(Collected data)
- - - - - - -

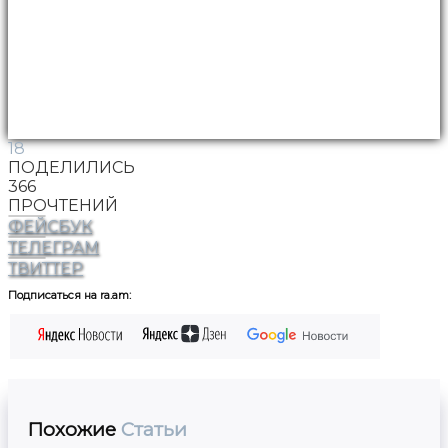
18
ПОДЕЛИЛИСЬ
366
ПРОЧТЕНИЙ
ФЕЙСБУК
ТЕЛЕГРАМ
ТВИТТЕР
Подписаться на ra.am:
Похожие
Статьи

- - - - - - -

### Your instructions
Restate each line of the records exactly; pictures do not belong in the copy.

### Response below
18
ПОДЕЛИЛИСЬ
366
ПРОЧТЕНИЙ
ФЕЙСБУК
ТЕЛЕГРАМ
ТВИТТЕР
Подписаться на ra.am:
Похожие
Статьи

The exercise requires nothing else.